RELEASED: Seized birds set free near M’boro
Three tawny frogmouths seized from the Fraser Coast Wildlife Sanctuary last year have been released back into the wild.
The controversial decision to take the tawny frogmouths was made by the Department of Environment and Science.
In addition to the birds, a brushtail possum, an Eastern blue-tongue lizard and a laughing kookaburra were also seized.
The lizard and the kookaburra were euthanised because of deformities that impacted on their quality of life.
“After being seized last year, the tawny frogmouths have undergone extensive health checks, with the department’s wildlife vet ensuring the animals are able to hunt and thrive in the wild,” a spokeswoman from the department said.
The tawny frogmouths were released in suitable habitat near Maryborough.
Southern Wildlife Operations Program Coordinator Warren Christensen said many animals that are seized in compliance operations cannot be returned to the wild.
“The risk of disease being transmitted to the wild population could be too great, or they have lost skills from a period in captivity,” Mr Christensen said.
“Some animals we rescue are unable to survive and thrive, or they are simply too unwell or injured to be released.
“Thankfully the three tawny frogmouths exhibited strong instinctive skills that would ensure their survival in the wild.
“Our vets looked them over thoroughly, and we kept them in a suitable environment that ensured they could rehabilitate after being illegally kept in unsuitable conditions,” he said.
Fines for keeping native wildlife without a wildlife authority for a Class 1 offence can be up to $400,350, or two years’ imprisonment.

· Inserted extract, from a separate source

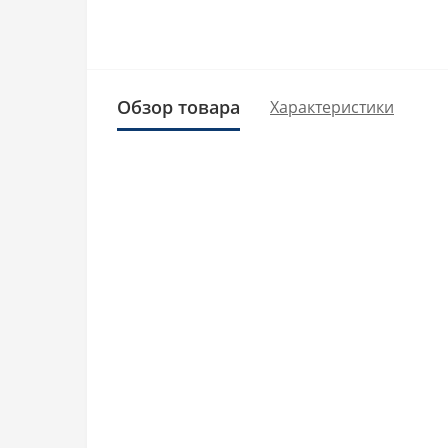
Обзор товара
Характеристики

“Anyone who comes into possession of a native animal suspected to be from the wild should immediately call the department on 1300 130 372.
“Taking a native animal from the wild is illegal and can have a detrimental impact on local populations,” Mr Christensen said.
“It is illegal to take or keep native animals from the wild, however, with the appropriate wildlife authority, it’s possible to keep a native animal bought from a registered seller,” he said.
The tawny frogmouth is listed under the Nature Conservation Act 1992 as a species of least concern.
“If people want to keep native animals, they must be sourced from a person or business who has permits to keep the animal, along with movement permits to prove the origins of the animal.”
If anyone has any information about the illegal take, keep or trade of wildlife, they should call DES on 1300 130 372 or the police.